Blepharitis that is accompanied by sores usually is caused by a bacterial infection. Other cases are caused by seborrheic dermatitis, a form of dandruff that also may affect the eyelids and eyebrows, along with the ears and the area around the nose and lips. Environmental irritants, such as allergens and smog, also can cause it.
Natural care: For blepharitis, apply a warm, moist washcloth to the eye. Keep it in place until it cools. Continue using compresses three or four times a day until the inflammation is gone. Heat and moisture increase circulation and the flow of nutrients to the eye. They also flush away inflammatory chemicals.
Also helpful: Use green or black tea to moisten the washcloth. The polyphenols in teas shrink swollen tissues and reduce inflammation.
If the condition doesn’t improve in two to three days, see your doctor. Bacterial blepharitis can be treated with an over-the-counter antibiotic ointment such as Neosporin.
Caused by a bacterial infection in one of the tiny glands on the edges of the eyelids, a stye is a small pimple that can be painful as well as unsightly. Styes almost always clear up on their own within a week. Those that last longer (or that hurt a lot) may need to be drained by a doctor who also may prescribe antibiotics.
Natural care: Steam. Boil some water, and pour it into a cup. Close the affected eye, and bring it close to the cup to let the steam rise toward the stye. Be careful not to burn yourself. Repeat three or four times a day. Or you can apply warm, wet washcloths. These help bring the stye to a head.
Caution: Do not squeeze the stye or “pop” the head. It can spread bacteria to the eye.
There are over-the-counter remedies that can help, such as Similasan. Avoid any that contain mercuric oxide, which can irritate the eye.
A scratch on the cornea — usually caused by dust or other debris — can make the eye feel “scratchy.” Patients often have the sensation that something is stuck under the eyelid even when the debris is gone.
Most corneal abrasions heal within a few days. To relieve the pain, you can take aspirin (not acetaminophen, which does not help with inflammation). See your doctor if the discomfort is severe or doesn’t get better within 24 to 48 hours.
Natural care: Any sterile saline solution can help, and sleeping does, too. Also, keep the area around the lids clean to reduce the chance of bacteria getting into the eye.
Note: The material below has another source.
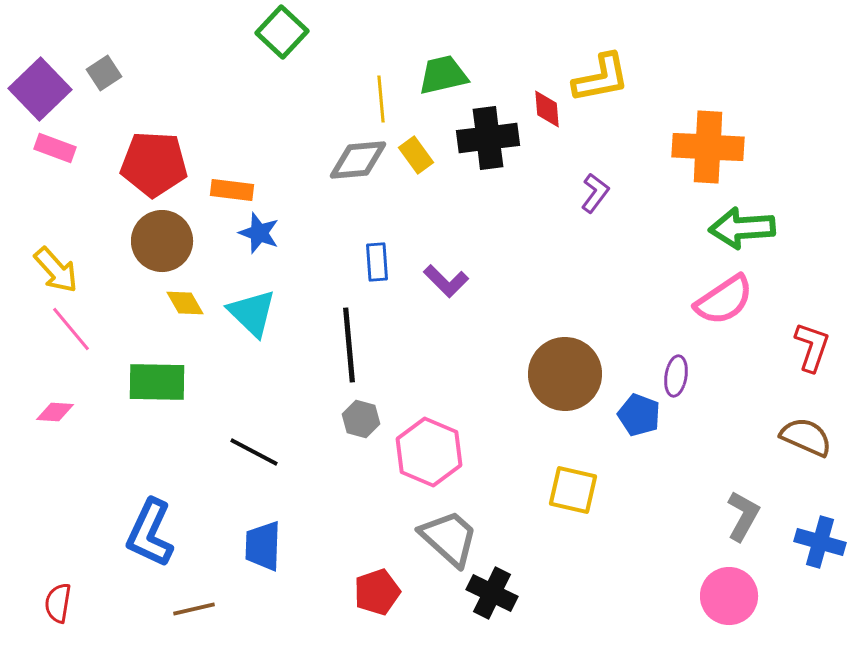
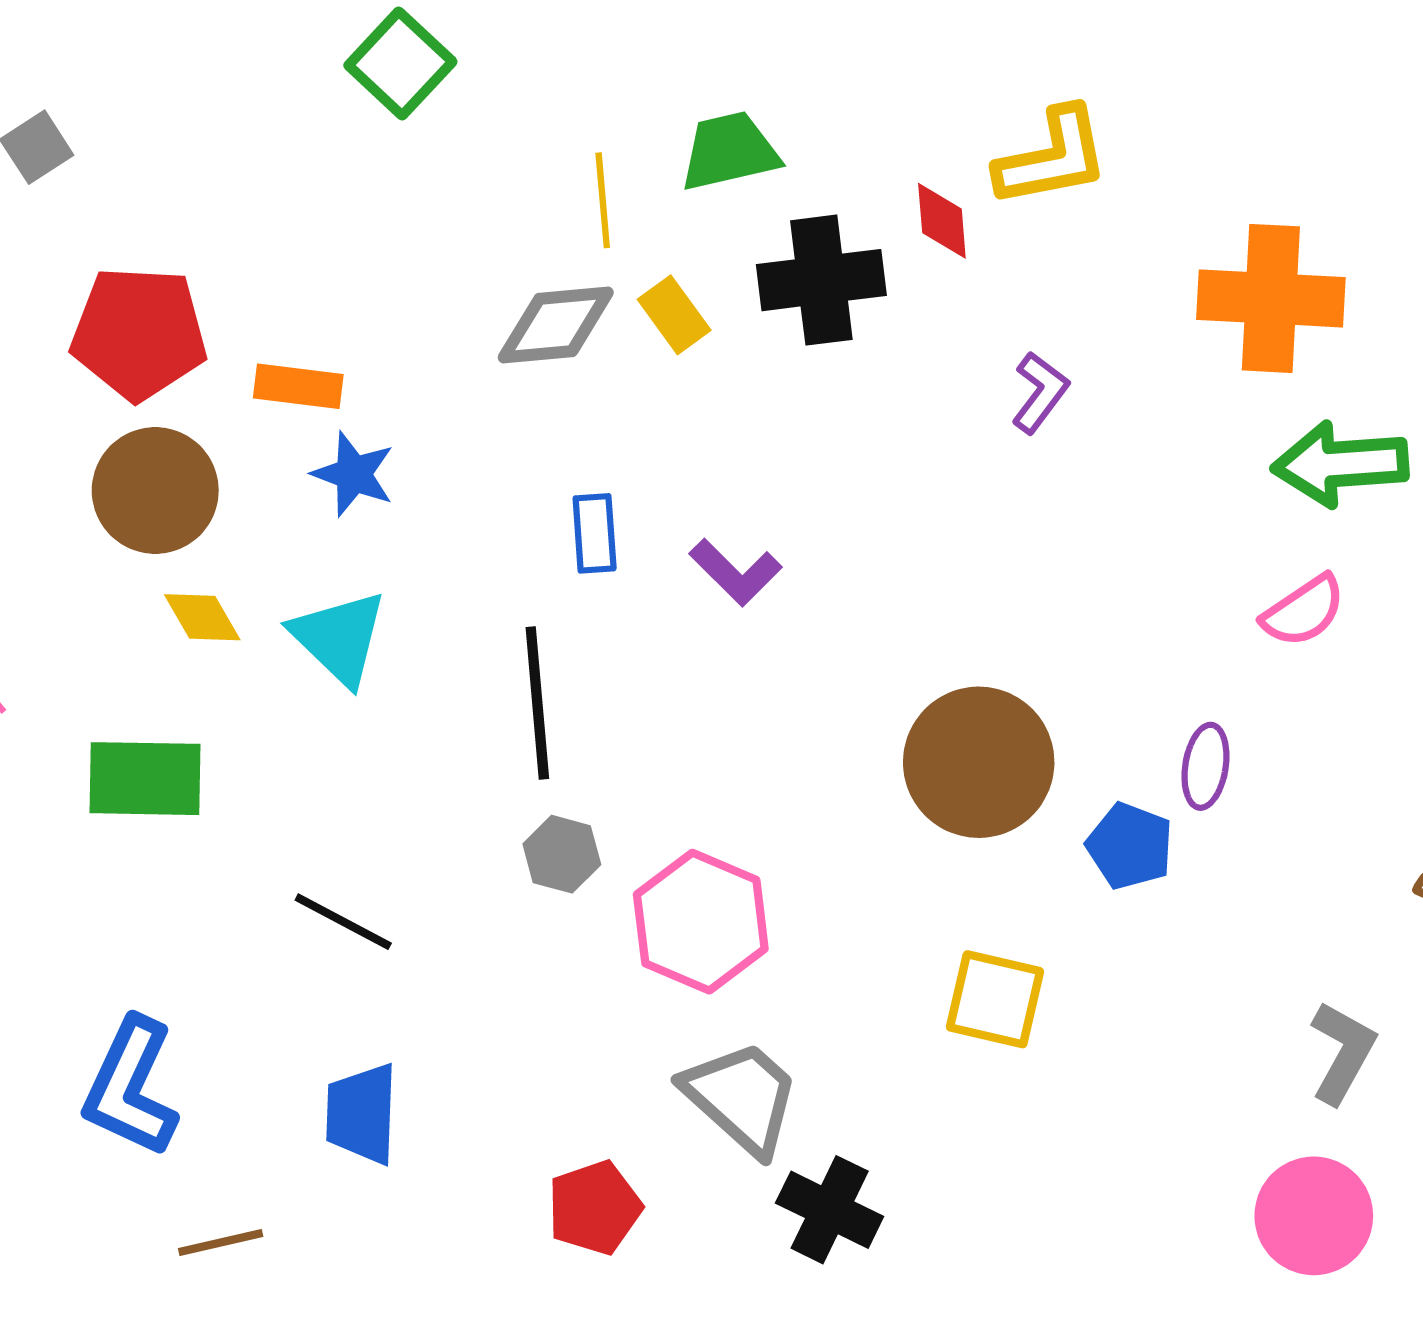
pink semicircle: (724, 300) -> (1304, 611), size x0.7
This is a triangular-shaped growth that forms on the white of the eye — it usually is flat and yellowish with blood vessels going through it. People who spend a lot of time in the sun, such as farmers or surfers, tend to get it. Other risk factors include dust and living in a hot, dry climate. A pterygium (the “p” is silent) doesn’t need to be removed unless it spreads onto the cornea and interferes with vision.
Natural care: Try to stay inside when the wind is blowing. Avoid smoky environments. Reducing environmental irritants can slow or stop further growth.
Also important: Always wear a brimmed hat when you’re out on sunny days. Also, wear sunglasses that block 100% of UV radiation — close-fitting wraparound styles are best.